During his historic trip down the Belmont Park homestretch in 1973, Ron Turcotte briefly took his eyes off the wire three times. He glanced behind to see the vast distance he had opened up on the other horses in the Belmont Stakes field. A peek toward the grandstand showed a disbelieving crowd, looking like a rough sea as people leapt to their feet.

It wasn't until the third look that Turcotte realized what Secretariat was about to do.

"When we came closer to the wire, I saw that we were going to shatter the record," the jockey said Tuesday. "I turned a little bit and saw the clock at 2:24. I believed it, because I saw it."

The numbers that size up the big red horse remain unfathomable to this day. A time of 2 minutes, 24 seconds for a mile and a half, a world record that still stands. A victory margin of 31 lengths in the Belmont. A winning time of 1:59 2/5 in the Kentucky Derby, still the fastest after 37 years. The first Triple Crown winner in a quarter-century.

But that's far too mechanical a way to recall the horse by which all others are measured. Most of the fans he made during his career -- including this one, who watched his Belmont victory on a tiny black-and-white TV set up in a barn -- remember the way he made them feel every time he stepped onto the track. Just looking at that massive chestnut, with the bearing of a sovereign, created that little shiver of anticipation you get when you feel history hovering in the air.

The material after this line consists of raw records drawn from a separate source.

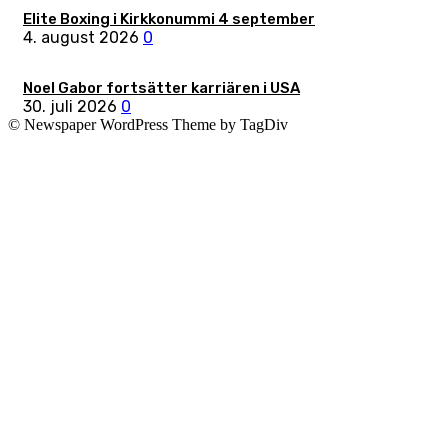
Elite Boxing i Kirkkonummi 4 september
4. august 2026
0
Noel Gabor fortsätter karriären i USA
30. juli 2026
0
© Newspaper WordPress Theme by TagDiv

Nothing seemed impossible for him. And when he delivered, you knew you had seen something you'd never forget.

This Friday, the movie "Secretariat" will open across a country where horse racing has faded into the sporting background. Turcotte, and others in the industry, hope the film will generate new interest in racing. While that seems far too much to ask, it will introduce Big Red to a fresh audience and renew his memory with millions of established fans -- a tribute he deserves 21 years after his death.

"In my opinion, we still haven't seen any horse that could do what Secretariat could do and do it as easy as he could," said Turcotte, who rode Secretariat in all but three of his 21 races. "Some people say I'm prejudiced. But he was as if God decided to make the perfect horse."

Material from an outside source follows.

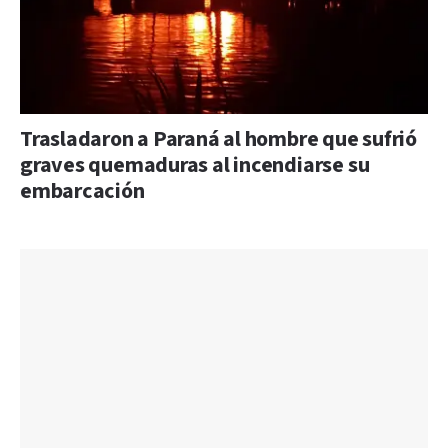
Trasladaron a Paraná al hombre que sufrió
graves quemaduras al incendiarse su
embarcación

Turcotte's racing career ended only five years after Secretariat's, when he was paralyzed from the waist down in a 1978 riding accident. He and Penny Chenery, Secretariat's owner, have remained tireless keepers of the Big Red legend.

God's perfect horse has his own website (secretariat.com), a foundation that raises money for equine-related charities and even that modern symbol of sports immortality: a bobblehead. His story has been told in an ESPN documentary and several books. But despite many requests over the years, neither Turcotte nor Chenery had agreed to sell the rights for a studio film.

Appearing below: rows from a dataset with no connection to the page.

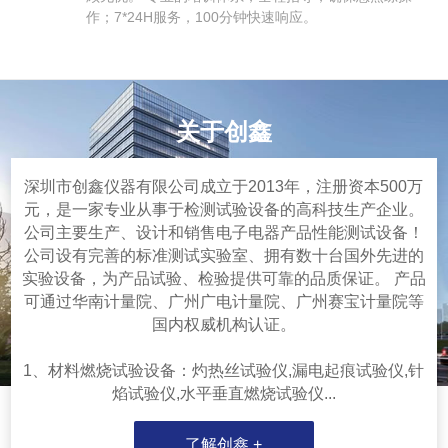
作；7*24H服务，100分钟快速响应。
关于创鑫
深圳市创鑫仪器有限公司成立于2013年，注册资本500万
元，是一家专业从事于检测试验设备的高科技生产企业。
公司主要生产、设计和销售电子电器产品性能测试设备！
公司设有完善的标准测试实验室、拥有数十台国外先进的
实验设备，为产品试验、检验提供可靠的品质保证。 产品
可通过华南计量院、广州广电计量院、广州赛宝计量院等
国内权威机构认证。
1、材料燃烧试验设备：灼热丝试验仪,漏电起痕试验仪,针
焰试验仪,水平垂直燃烧试验仪...
了解创鑫 +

Disney got the deal done. As ardent fans have discovered in advance screenings, the movie is hardly a documentary. It was impossible to cast convincing lookalikes for one of the most magnificent racehorses in history, and plenty of facts were spun Disney-style to create dramatic tension or comedy.

But Chenery was more concerned with conveying what Secretariat meant to the people in his orbit. She wanted the story to become an inspirational family film, and much of it centers on how she took on the male-dominated racing establishment by running Meadow Farm after her father's death -- a chapter of the Secretariat saga that deserves a wider telling.

"Secretariat" has much in common with "Seabiscuit," the well-regarded 2003 movie about another celebrated horse. Racing groups rallied heavily behind that movie, hoping it could drum up publicity for a sport whose attendance has plummeted over the past 30 years. But "Seabiscuit," though popular, couldn't shoulder that burden.

America's equine stars likely will continue to play to much smaller audiences. There still is history being shaped by horses whose presence evokes Secretariat; Turcotte is a fan of Zenyatta, the charismatic mare who has won all 19 career races and charms crowds with her bowing and dancing.

Secretariat, though, will always stand alone. Here's a tip for those moviegoers who haven't seen the real thing: Go to YouTube and watch the video of his Belmont Stakes victory. Hear Chick Anderson cry, "He is moving like a tremendous machine!" See him pull away in that race like no horse before or since. And believe, as Turcotte did, in the perfect horse.